_Task to carry out:_ Each line in the material below must be transcribed exactly; no picture belongs in the copy.

_Provided entries:_

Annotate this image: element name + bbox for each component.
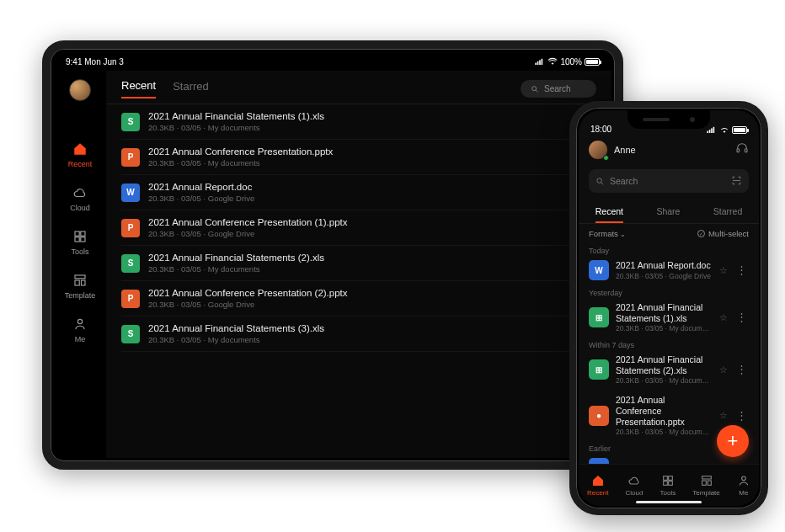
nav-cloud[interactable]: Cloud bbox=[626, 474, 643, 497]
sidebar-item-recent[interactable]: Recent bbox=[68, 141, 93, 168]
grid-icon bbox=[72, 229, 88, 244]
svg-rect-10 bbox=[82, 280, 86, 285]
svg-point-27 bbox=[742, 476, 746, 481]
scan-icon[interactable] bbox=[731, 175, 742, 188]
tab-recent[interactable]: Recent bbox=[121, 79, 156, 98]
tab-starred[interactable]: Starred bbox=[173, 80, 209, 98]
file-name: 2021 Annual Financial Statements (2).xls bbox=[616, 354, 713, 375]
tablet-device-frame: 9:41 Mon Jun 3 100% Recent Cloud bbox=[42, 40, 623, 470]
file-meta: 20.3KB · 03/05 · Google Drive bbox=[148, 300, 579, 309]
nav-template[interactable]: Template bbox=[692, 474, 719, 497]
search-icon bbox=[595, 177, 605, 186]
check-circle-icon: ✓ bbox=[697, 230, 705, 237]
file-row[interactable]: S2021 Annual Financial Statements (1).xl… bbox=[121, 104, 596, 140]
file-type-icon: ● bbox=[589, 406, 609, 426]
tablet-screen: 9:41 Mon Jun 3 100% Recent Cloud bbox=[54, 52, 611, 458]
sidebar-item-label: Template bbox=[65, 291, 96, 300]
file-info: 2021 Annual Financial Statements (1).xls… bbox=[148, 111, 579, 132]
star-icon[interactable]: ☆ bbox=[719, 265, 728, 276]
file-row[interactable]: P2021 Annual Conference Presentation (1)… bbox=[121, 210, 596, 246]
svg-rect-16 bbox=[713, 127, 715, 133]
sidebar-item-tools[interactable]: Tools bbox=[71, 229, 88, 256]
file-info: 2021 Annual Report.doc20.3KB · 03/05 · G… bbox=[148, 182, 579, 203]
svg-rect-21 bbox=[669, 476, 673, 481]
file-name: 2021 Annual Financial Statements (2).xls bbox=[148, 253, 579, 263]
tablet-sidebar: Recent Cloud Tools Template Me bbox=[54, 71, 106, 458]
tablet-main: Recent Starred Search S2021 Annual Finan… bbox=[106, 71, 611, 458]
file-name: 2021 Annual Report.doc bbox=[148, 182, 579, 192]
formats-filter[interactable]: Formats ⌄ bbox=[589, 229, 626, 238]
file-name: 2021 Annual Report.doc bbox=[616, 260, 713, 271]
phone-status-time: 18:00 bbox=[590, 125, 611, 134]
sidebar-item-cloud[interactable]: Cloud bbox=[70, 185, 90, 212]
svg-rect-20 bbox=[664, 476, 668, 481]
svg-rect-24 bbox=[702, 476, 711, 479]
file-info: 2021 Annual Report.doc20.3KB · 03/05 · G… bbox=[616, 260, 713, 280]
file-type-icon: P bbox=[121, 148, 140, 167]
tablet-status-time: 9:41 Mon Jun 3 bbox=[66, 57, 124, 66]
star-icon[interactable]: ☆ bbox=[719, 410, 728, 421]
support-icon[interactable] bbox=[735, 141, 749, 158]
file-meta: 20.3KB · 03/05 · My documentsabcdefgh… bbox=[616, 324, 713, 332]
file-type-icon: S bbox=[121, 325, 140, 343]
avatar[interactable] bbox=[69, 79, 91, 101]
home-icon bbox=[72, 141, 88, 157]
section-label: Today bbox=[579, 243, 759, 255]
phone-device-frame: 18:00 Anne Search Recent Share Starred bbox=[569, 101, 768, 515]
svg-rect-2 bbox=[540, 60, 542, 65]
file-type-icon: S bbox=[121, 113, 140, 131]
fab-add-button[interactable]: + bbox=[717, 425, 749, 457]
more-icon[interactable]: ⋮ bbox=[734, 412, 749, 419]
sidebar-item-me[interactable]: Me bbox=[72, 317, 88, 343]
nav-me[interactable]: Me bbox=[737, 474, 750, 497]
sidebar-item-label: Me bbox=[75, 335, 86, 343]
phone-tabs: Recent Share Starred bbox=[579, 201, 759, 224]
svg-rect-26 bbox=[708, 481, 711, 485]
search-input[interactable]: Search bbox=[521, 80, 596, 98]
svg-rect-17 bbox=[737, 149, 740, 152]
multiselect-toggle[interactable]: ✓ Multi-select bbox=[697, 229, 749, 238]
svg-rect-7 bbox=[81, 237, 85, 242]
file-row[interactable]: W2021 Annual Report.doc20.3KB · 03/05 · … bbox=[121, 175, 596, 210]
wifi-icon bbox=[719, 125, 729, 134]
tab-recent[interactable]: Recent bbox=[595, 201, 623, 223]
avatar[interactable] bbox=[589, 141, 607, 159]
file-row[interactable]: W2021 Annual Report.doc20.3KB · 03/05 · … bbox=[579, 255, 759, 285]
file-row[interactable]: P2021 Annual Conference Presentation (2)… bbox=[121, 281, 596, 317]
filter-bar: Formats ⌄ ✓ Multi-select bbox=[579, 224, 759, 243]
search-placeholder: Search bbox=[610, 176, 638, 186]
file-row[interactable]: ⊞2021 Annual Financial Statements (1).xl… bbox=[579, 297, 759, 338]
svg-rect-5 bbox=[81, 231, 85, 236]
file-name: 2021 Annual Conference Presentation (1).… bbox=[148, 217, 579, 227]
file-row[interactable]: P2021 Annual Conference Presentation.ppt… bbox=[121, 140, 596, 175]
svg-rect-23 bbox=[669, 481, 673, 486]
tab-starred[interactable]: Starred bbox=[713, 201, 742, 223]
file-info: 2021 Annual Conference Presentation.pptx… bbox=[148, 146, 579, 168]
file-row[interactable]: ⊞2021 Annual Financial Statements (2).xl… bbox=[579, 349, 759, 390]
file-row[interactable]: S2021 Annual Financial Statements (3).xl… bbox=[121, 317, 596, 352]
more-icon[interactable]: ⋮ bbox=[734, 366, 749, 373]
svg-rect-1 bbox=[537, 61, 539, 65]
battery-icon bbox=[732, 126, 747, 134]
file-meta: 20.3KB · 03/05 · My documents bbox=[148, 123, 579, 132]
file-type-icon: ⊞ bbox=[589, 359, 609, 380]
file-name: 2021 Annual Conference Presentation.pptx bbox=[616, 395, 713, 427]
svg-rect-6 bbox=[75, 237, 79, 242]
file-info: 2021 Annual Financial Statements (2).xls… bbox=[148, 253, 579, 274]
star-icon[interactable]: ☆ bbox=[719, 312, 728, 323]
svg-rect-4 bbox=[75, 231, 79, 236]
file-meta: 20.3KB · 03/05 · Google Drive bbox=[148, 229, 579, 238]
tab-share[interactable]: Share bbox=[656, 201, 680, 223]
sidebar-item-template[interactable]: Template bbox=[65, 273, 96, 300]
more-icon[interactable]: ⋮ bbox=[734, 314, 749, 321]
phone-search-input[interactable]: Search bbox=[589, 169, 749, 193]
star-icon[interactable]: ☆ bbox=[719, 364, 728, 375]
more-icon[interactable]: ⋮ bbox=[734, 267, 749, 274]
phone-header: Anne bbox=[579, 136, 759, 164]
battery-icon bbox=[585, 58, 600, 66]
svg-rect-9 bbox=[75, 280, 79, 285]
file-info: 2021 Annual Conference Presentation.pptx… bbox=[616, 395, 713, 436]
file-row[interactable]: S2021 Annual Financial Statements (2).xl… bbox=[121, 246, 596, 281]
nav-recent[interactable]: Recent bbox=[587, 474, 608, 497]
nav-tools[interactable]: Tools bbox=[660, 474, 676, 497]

_Solution to this exercise:_
Annotate this image: element name + bbox for each component.
nav-cloud[interactable]: Cloud bbox=[626, 474, 643, 497]
sidebar-item-recent[interactable]: Recent bbox=[68, 141, 93, 168]
grid-icon bbox=[72, 229, 88, 244]
svg-rect-10 bbox=[82, 280, 86, 285]
svg-point-27 bbox=[742, 476, 746, 481]
scan-icon[interactable] bbox=[731, 175, 742, 188]
tab-recent[interactable]: Recent bbox=[121, 79, 156, 98]
tab-starred[interactable]: Starred bbox=[173, 80, 209, 98]
file-name: 2021 Annual Financial Statements (2).xls bbox=[616, 354, 713, 375]
tablet-device-frame: 9:41 Mon Jun 3 100% Recent Cloud bbox=[42, 40, 623, 470]
file-meta: 20.3KB · 03/05 · Google Drive bbox=[148, 300, 579, 309]
nav-template[interactable]: Template bbox=[692, 474, 719, 497]
search-icon bbox=[595, 177, 605, 186]
check-circle-icon: ✓ bbox=[697, 230, 705, 237]
file-row[interactable]: S2021 Annual Financial Statements (1).xl… bbox=[121, 104, 596, 140]
file-type-icon: ● bbox=[589, 406, 609, 426]
tablet-screen: 9:41 Mon Jun 3 100% Recent Cloud bbox=[54, 52, 611, 458]
sidebar-item-label: Template bbox=[65, 291, 96, 300]
file-info: 2021 Annual Financial Statements (1).xls… bbox=[148, 111, 579, 132]
star-icon[interactable]: ☆ bbox=[719, 265, 728, 276]
file-row[interactable]: P2021 Annual Conference Presentation (1)… bbox=[121, 210, 596, 246]
svg-rect-16 bbox=[713, 127, 715, 133]
sidebar-item-tools[interactable]: Tools bbox=[71, 229, 88, 256]
file-info: 2021 Annual Report.doc20.3KB · 03/05 · G… bbox=[148, 182, 579, 203]
svg-rect-21 bbox=[669, 476, 673, 481]
file-name: 2021 Annual Financial Statements (2).xls bbox=[148, 253, 579, 263]
tablet-sidebar: Recent Cloud Tools Template Me bbox=[54, 71, 106, 458]
tablet-main: Recent Starred Search S2021 Annual Finan… bbox=[106, 71, 611, 458]
file-name: 2021 Annual Report.doc bbox=[148, 182, 579, 192]
formats-filter[interactable]: Formats ⌄ bbox=[589, 229, 626, 238]
file-name: 2021 Annual Report.doc bbox=[616, 260, 713, 271]
phone-status-time: 18:00 bbox=[590, 125, 611, 134]
sidebar-item-cloud[interactable]: Cloud bbox=[70, 185, 90, 212]
svg-rect-20 bbox=[664, 476, 668, 481]
svg-rect-24 bbox=[702, 476, 711, 479]
file-info: 2021 Annual Report.doc20.3KB · 03/05 · G… bbox=[616, 260, 713, 280]
file-type-icon: P bbox=[121, 148, 140, 167]
tablet-status-time: 9:41 Mon Jun 3 bbox=[66, 57, 124, 66]
star-icon[interactable]: ☆ bbox=[719, 410, 728, 421]
support-icon[interactable] bbox=[735, 141, 749, 158]
file-meta: 20.3KB · 03/05 · My documentsabcdefgh… bbox=[616, 324, 713, 332]
file-type-icon: S bbox=[121, 325, 140, 343]
avatar[interactable] bbox=[69, 79, 91, 101]
home-icon bbox=[72, 141, 88, 157]
section-label: Today bbox=[579, 243, 759, 255]
phone-device-frame: 18:00 Anne Search Recent Share Starred bbox=[569, 101, 768, 515]
svg-rect-2 bbox=[540, 60, 542, 65]
file-type-icon: S bbox=[121, 113, 140, 131]
fab-add-button[interactable]: + bbox=[717, 425, 749, 457]
more-icon[interactable]: ⋮ bbox=[734, 412, 749, 419]
sidebar-item-me[interactable]: Me bbox=[72, 317, 88, 343]
nav-me[interactable]: Me bbox=[737, 474, 750, 497]
sidebar-item-label: Me bbox=[75, 335, 86, 343]
phone-tabs: Recent Share Starred bbox=[579, 201, 759, 224]
svg-rect-26 bbox=[708, 481, 711, 485]
search-input[interactable]: Search bbox=[521, 80, 596, 98]
svg-rect-17 bbox=[737, 149, 740, 152]
multiselect-toggle[interactable]: ✓ Multi-select bbox=[697, 229, 749, 238]
svg-rect-7 bbox=[81, 237, 85, 242]
file-row[interactable]: W2021 Annual Report.doc20.3KB · 03/05 · … bbox=[121, 175, 596, 210]
wifi-icon bbox=[719, 125, 729, 134]
tab-recent[interactable]: Recent bbox=[595, 201, 623, 223]
avatar[interactable] bbox=[589, 141, 607, 159]
file-row[interactable]: W2021 Annual Report.doc20.3KB · 03/05 · … bbox=[579, 255, 759, 285]
file-row[interactable]: P2021 Annual Conference Presentation (2)… bbox=[121, 281, 596, 317]
filter-bar: Formats ⌄ ✓ Multi-select bbox=[579, 224, 759, 243]
search-placeholder: Search bbox=[610, 176, 638, 186]
file-row[interactable]: ⊞2021 Annual Financial Statements (1).xl… bbox=[579, 297, 759, 338]
svg-rect-5 bbox=[81, 231, 85, 236]
file-name: 2021 Annual Conference Presentation (1).… bbox=[148, 217, 579, 227]
file-row[interactable]: P2021 Annual Conference Presentation.ppt… bbox=[121, 140, 596, 175]
svg-rect-23 bbox=[669, 481, 673, 486]
tab-starred[interactable]: Starred bbox=[713, 201, 742, 223]
file-info: 2021 Annual Conference Presentation.pptx… bbox=[148, 146, 579, 168]
file-row[interactable]: ⊞2021 Annual Financial Statements (2).xl… bbox=[579, 349, 759, 390]
file-row[interactable]: S2021 Annual Financial Statements (3).xl… bbox=[121, 317, 596, 352]
more-icon[interactable]: ⋮ bbox=[734, 366, 749, 373]
svg-rect-1 bbox=[537, 61, 539, 65]
battery-icon bbox=[732, 126, 747, 134]
file-meta: 20.3KB · 03/05 · My documents bbox=[148, 123, 579, 132]
file-type-icon: ⊞ bbox=[589, 359, 609, 380]
file-name: 2021 Annual Conference Presentation.pptx bbox=[616, 395, 713, 427]
svg-rect-6 bbox=[75, 237, 79, 242]
file-info: 2021 Annual Financial Statements (2).xls… bbox=[148, 253, 579, 274]
star-icon[interactable]: ☆ bbox=[719, 312, 728, 323]
svg-rect-4 bbox=[75, 231, 79, 236]
file-meta: 20.3KB · 03/05 · Google Drive bbox=[148, 229, 579, 238]
tab-share[interactable]: Share bbox=[656, 201, 680, 223]
sidebar-item-template[interactable]: Template bbox=[65, 273, 96, 300]
more-icon[interactable]: ⋮ bbox=[734, 314, 749, 321]
phone-search-input[interactable]: Search bbox=[589, 169, 749, 193]
star-icon[interactable]: ☆ bbox=[719, 364, 728, 375]
more-icon[interactable]: ⋮ bbox=[734, 267, 749, 274]
phone-header: Anne bbox=[579, 136, 759, 164]
battery-icon bbox=[585, 58, 600, 66]
svg-rect-9 bbox=[75, 280, 79, 285]
file-info: 2021 Annual Conference Presentation.pptx… bbox=[616, 395, 713, 436]
file-row[interactable]: S2021 Annual Financial Statements (2).xl… bbox=[121, 246, 596, 281]
nav-recent[interactable]: Recent bbox=[587, 474, 608, 497]
nav-tools[interactable]: Tools bbox=[660, 474, 676, 497]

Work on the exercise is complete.